- **PROBLEM REQUIREMENTS**: The result should be the lines from the one holding "Cirebon Dikawal" to the final line of the records, retyped exactly.

*** Opening of RECORDS FOR THE TASK ***

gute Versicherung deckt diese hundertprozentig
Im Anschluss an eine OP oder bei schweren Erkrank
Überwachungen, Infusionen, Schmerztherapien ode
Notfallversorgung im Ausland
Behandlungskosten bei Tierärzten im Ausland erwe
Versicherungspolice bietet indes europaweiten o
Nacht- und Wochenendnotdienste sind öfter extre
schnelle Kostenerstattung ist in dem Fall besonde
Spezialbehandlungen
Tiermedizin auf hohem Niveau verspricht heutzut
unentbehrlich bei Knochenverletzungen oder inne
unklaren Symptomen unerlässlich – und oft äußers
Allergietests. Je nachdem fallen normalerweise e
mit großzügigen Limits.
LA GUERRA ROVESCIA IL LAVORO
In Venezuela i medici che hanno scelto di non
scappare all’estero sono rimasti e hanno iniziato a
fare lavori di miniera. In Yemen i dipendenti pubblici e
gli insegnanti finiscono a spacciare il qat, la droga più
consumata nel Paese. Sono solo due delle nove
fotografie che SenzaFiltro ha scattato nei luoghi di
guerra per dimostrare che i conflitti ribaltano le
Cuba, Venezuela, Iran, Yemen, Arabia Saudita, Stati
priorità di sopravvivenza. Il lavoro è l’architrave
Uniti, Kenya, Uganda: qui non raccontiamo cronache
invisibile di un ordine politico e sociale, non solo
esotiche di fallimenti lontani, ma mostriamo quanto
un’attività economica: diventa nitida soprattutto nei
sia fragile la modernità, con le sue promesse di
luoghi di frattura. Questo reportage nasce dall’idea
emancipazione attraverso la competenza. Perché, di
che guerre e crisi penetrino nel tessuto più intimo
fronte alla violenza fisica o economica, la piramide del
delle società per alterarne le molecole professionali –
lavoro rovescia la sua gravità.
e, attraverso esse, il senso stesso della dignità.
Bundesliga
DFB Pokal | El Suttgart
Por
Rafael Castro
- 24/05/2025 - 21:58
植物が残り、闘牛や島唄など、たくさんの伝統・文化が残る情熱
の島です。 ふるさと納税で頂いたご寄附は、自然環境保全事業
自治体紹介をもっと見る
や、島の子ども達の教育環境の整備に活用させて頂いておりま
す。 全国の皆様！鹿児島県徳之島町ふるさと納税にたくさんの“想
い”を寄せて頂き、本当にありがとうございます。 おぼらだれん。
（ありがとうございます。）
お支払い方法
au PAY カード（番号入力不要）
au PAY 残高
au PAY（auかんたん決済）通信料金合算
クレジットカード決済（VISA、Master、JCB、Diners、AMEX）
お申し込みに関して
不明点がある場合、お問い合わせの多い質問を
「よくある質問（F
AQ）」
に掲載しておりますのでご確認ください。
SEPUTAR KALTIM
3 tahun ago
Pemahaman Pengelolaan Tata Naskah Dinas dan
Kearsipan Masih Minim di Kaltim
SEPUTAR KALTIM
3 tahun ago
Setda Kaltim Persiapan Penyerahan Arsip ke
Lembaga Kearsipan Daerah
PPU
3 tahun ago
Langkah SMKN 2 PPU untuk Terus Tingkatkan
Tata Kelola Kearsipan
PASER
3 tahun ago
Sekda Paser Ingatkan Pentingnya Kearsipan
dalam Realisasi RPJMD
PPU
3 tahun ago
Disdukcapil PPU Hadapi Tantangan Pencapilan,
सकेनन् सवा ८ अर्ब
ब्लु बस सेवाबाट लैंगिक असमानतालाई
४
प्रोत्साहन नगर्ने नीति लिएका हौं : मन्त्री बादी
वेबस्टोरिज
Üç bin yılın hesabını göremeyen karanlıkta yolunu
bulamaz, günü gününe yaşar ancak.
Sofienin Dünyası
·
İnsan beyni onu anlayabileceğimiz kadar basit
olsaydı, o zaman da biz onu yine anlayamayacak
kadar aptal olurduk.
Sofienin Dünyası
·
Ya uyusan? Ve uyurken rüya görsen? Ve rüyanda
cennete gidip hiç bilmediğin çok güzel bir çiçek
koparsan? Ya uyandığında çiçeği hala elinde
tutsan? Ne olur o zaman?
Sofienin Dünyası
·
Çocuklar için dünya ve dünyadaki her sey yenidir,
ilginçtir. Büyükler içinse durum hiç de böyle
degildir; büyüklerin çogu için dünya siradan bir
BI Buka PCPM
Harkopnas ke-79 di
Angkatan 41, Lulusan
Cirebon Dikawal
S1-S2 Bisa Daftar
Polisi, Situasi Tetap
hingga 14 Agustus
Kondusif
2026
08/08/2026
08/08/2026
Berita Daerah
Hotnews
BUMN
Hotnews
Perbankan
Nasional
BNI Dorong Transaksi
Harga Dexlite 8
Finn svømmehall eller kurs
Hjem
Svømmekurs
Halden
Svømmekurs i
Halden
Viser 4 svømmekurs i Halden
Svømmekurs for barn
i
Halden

*** Close of RECORDS FOR THE TASK ***

- **SOLUTION**:
Cirebon Dikawal
S1-S2 Bisa Daftar
Polisi, Situasi Tetap
hingga 14 Agustus
Kondusif
2026
08/08/2026
08/08/2026
Berita Daerah
Hotnews
BUMN
Hotnews
Perbankan
Nasional
BNI Dorong Transaksi
Harga Dexlite 8
Finn svømmehall eller kurs
Hjem
Svømmekurs
Halden
Svømmekurs i
Halden
Viser 4 svømmekurs i Halden
Svømmekurs for barn
i
Halden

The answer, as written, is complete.